### What you should do:
Please give the data again in full, precisely as it is written.

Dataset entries
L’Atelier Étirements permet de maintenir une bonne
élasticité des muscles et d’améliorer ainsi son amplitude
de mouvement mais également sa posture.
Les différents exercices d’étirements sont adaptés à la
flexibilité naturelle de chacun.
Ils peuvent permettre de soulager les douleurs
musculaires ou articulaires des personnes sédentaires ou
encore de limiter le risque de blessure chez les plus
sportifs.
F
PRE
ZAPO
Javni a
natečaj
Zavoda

### Response for this exercise:
L’Atelier Étirements permet de maintenir une bonne
élasticité des muscles et d’améliorer ainsi son amplitude
de mouvement mais également sa posture.
Les différents exercices d’étirements sont adaptés à la
flexibilité naturelle de chacun.
Ils peuvent permettre de soulager les douleurs
musculaires ou articulaires des personnes sédentaires ou
encore de limiter le risque de blessure chez les plus
sportifs.
F
PRE
ZAPO
Javni a
natečaj
Zavoda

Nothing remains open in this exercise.